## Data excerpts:

====================

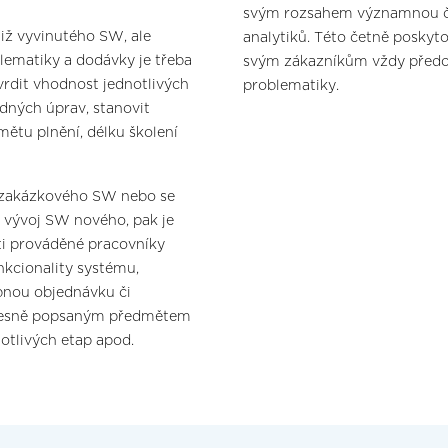
svým rozsahem významnou či
iž vyvinutého SW, ale
analytiků. Této četně poskyt
ematiky a dodávky je třeba
svým zákazníkům vždy předch
rdit vhodnost jednotlivých
problematiky.
dných úprav, stanovit
tu plnění, délku školení
 zakázkového SW nebo se
o vývoj SW nového, pak je
ti prováděné pracovníky
nkcionality systému,
bnou objednávku či
řesně popsaným předmětem
notlivých etap apod.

====================

## Try it:
Scan the entries above and return each line that holds "svým".

## Exercise response:
svým rozsahem významnou či
svým zákazníkům vždy předch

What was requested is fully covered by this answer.